# fasta-stats
Compute simple descriptive statistics on a FASTA file

## Usage

```
Simple descriptive statistics on FASTA (biological sequence) data

Usage: fasta-stats [OPTIONS] [FILE]

Arguments:
  [FILE]

Options:
  -m, --median
  -d, --stddev
  -s, --sample <SAMPLE>
      --hint <SIZE_HINT>
  -h, --help              Print help
  -V, --version           Print version
```

By default, this uses a streaming approach to compute mean, min, max, and count. Minimal memory should be required.
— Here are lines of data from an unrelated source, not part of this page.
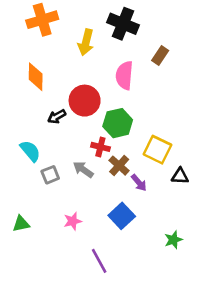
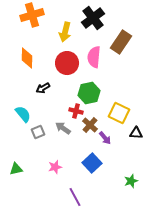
black cross: (123, 24) -> (93, 18), turned 30
brown rectangle: (160, 56) -> (121, 42), size x1.6
red circle: (85, 101) -> (67, 63), moved

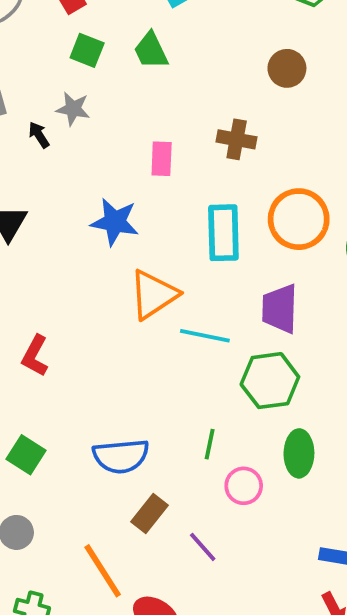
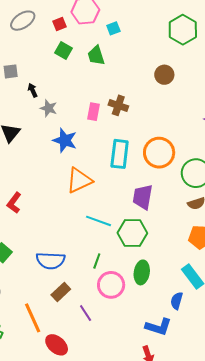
gray star: (73, 109) -> (49, 108), moved
brown cross: (237, 139) -> (118, 105), moved
cyan line: (205, 336) -> (99, 221), moved
pink circle: (244, 486) -> (111, 285), size x1.4

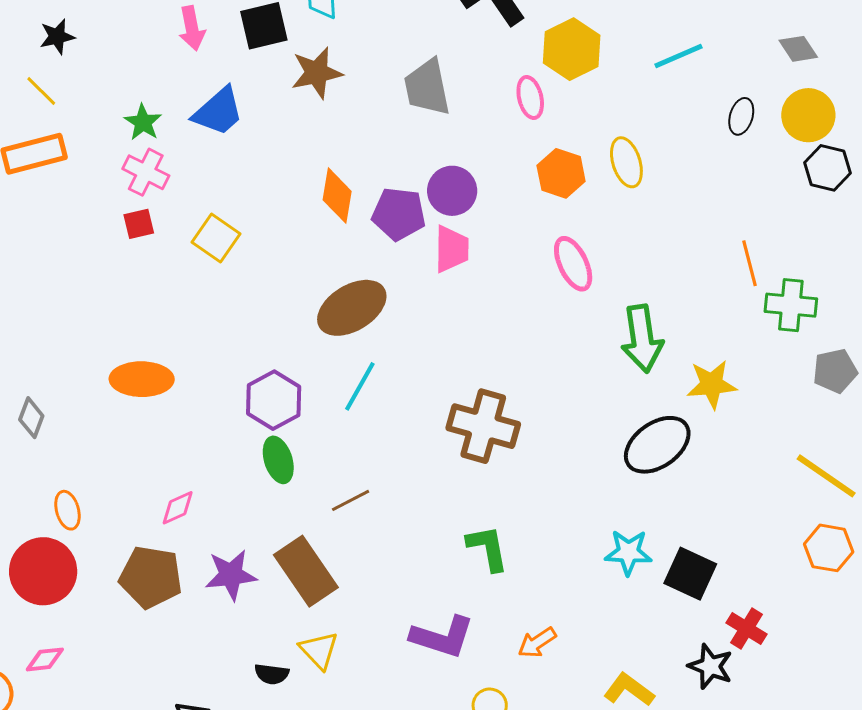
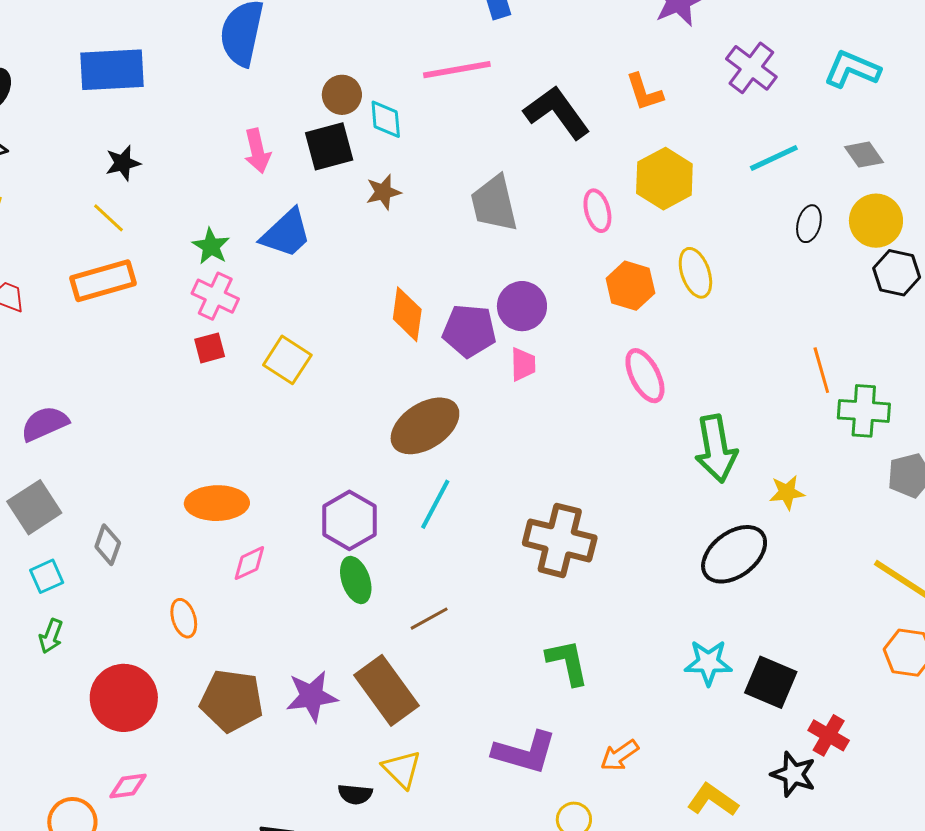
yellow hexagon: (572, 49) -> (664, 179), moved
cyan line: (678, 56) -> (774, 158), moved
brown star: (317, 73) -> (383, 192), size x0.7
pink trapezoid: (452, 249) -> (523, 364), size x0.7
yellow star: (712, 384) -> (787, 492), size x0.7
pink diamond: (178, 508) -> (249, 563), moved
orange ellipse: (67, 510) -> (184, 618), moved

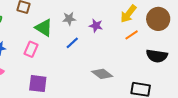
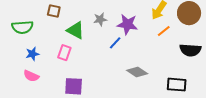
purple star: (96, 26) -> (127, 24), size x1.5
blue line: (72, 43) -> (115, 43), moved

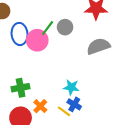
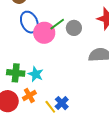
blue ellipse: (20, 34) -> (29, 22), turned -35
cyan star: (71, 87) -> (36, 74), moved

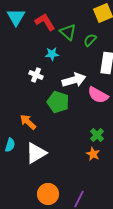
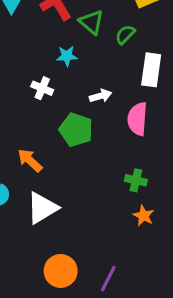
white arrow: (74, 80) -> (101, 96), size x0.6
pink semicircle: (98, 95) -> (137, 119), turned 65
green cross: (97, 135) -> (136, 180), turned -32
orange star: (93, 154) -> (144, 216), moved

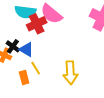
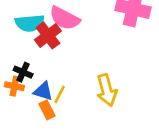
blue triangle: (26, 49) -> (43, 91), moved
yellow line: (36, 68) -> (60, 94), turned 72

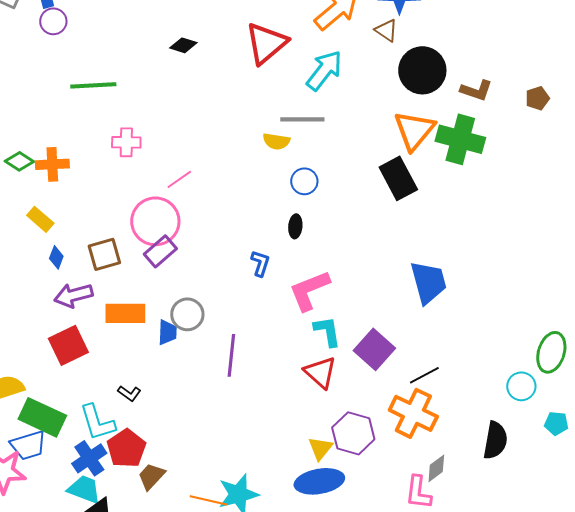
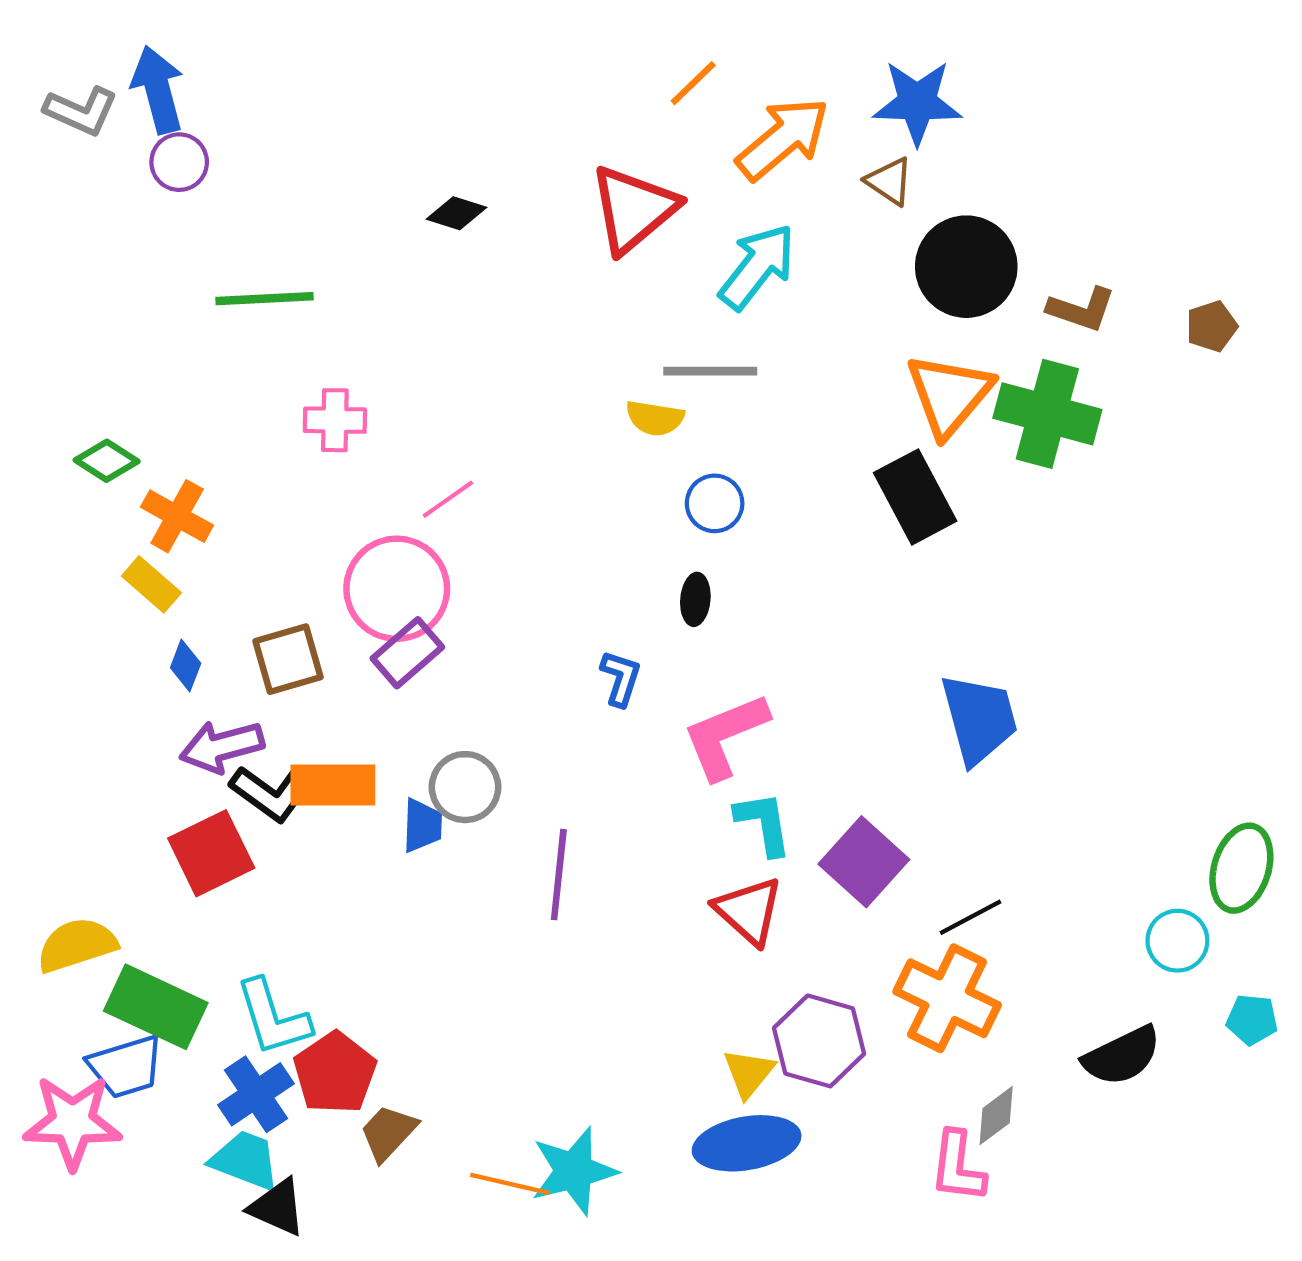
orange cross: (52, 164) -> (177, 516), moved, turned 32
black L-shape: (129, 393) -> (271, 793), moved, size x1.6
black semicircle: (495, 440) -> (1122, 1056), turned 54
If the `median` or `stddev` flags are present, more memory will be required as streaming isn't possible. In order to minimize memory usage, the `sample` argument can be specified; it is interpreted as "1 in n", as in, if `--sample 100` is provided, then an expected 1 in 100 samples will be stored in a vector for purposes of these calculations. Larger values of `sample` will result in lower memory usage but less-accurate computations.

This simple program expects to read FASTA data either on STDIN or from a named file, and will output the total number of sequences, as well as the min, max, mean, and optionally median and standard deviation, of the sequence lengths. If you have a compressed FASTA file, you can pipe it through `zcat` or `gunzip` to decompress it on the fly.